Tony C. Rudy, who worked for five years as press secretary and deputy chief of staff to Rep. Tom DeLay, pleaded guilty today to conspiring to defraud the U.S. government. This makes him the second former DeLay aide to plead guilty to corruption charges for his role in the sundry business of Jack Abramoff.
As always, the Justice Department heralded the announcement with court filings that included lots of juicy facts about Rudy's and Abramoff's bad deeds. While he worked for DeLay, Rudy improperly accepted Washington Redskins box suite tickets, tickets to the Daytona 500, a private jet trip to the 2000 U.S. Open, and $50,000 in payments to Rudy's wife for "consulting services."
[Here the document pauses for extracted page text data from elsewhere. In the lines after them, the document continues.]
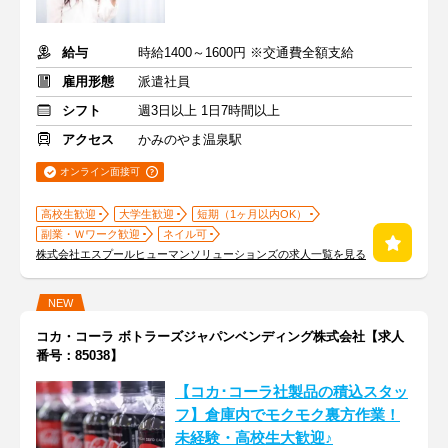
給与
時給1400～1600円 ※交通費全額支給
雇用形態
派遣社員
シフト
週3日以上 1日7時間以上
アクセス
かみのやま温泉駅
オンライン面接可
高校生歓迎
大学生歓迎
短期（1ヶ月以内OK）
副業・Ｗワーク歓迎
ネイル可
株式会社エスプールヒューマンソリューションズの求人一覧を見る
NEW
コカ・コーラ ボトラーズジャパンベンディング株式会社【求人
番号：85038】
【コカ･コーラ社製品の積込スタッ
フ】倉庫内でモクモク裏方作業！
未経験・高校生大歓迎♪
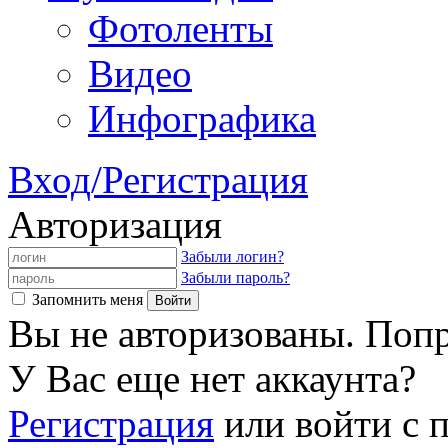
Фотоленты
Видео
Инфографика
Вход/Регистрация
Авторизация
Забыли логин?
Забыли пароль?
Запомнить меня
Вы не авторизованы. Попр
У Вас еще нет аккаунта?
Регистрация
или войти с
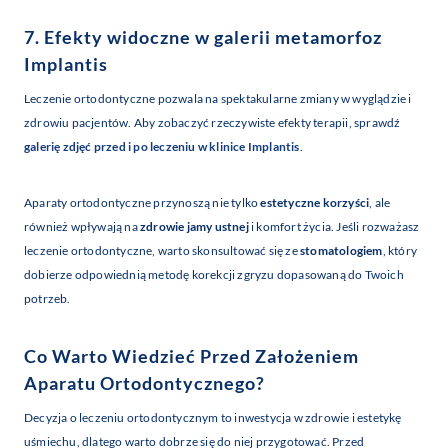
7. Efekty widoczne w galerii metamorfoz
Implantis
Leczenie ortodontyczne pozwala na spektakularne zmiany w wyglądzie i
zdrowiu pacjentów. Aby zobaczyć rzeczywiste efekty terapii, sprawdź
galerię zdjęć przed i po leczeniu w klinice Implantis
.
Aparaty ortodontyczne przynoszą nie tylko
estetyczne korzyści
, ale
również wpływają na
zdrowie jamy ustnej
i komfort życia. Jeśli rozważasz
leczenie ortodontyczne, warto skonsultować się ze
stomatologiem
, który
dobierze odpowiednią metodę korekcji zgryzu dopasowaną do Twoich
potrzeb.
Co Warto Wiedzieć Przed Założeniem
Aparatu Ortodontycznego?
Decyzja o leczeniu ortodontycznym to inwestycja w zdrowie i estetykę
uśmiechu, dlatego warto dobrze się do niej przygotować. Przed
The filings also shed some light on the role of DeLay -- "Representative #2" -- in the Abramoff operation. While it is never good to find yourself in a federal felony case, DeLay may not have much to worry about. Rudy does admit to lobbying DeLay's office shortly after he left his job to work with Abramoff, which is not allowed under the law. But when it comes to anything that would tie DeLay directly to Abramoff, Rudy appears to take the fall himself. For instance, Rudy admits to "falsely representing" that DeLay wanted some lobbying clients to pay $50,000 to a bogus Abramoff charity. That suggests that DeLay did not actually solicit the money, as had previously been suspected.
The plea agreement is less kind to Ohio Rep. Bob Ney -- "Representative #1" -- who is again accused of agreeing "to take favorable official action" after receiving gifts from Rudy and Abramoff.
But the book is not yet closed. Rudy, who faces up to five years in prison, has promised to cooperate with investigators.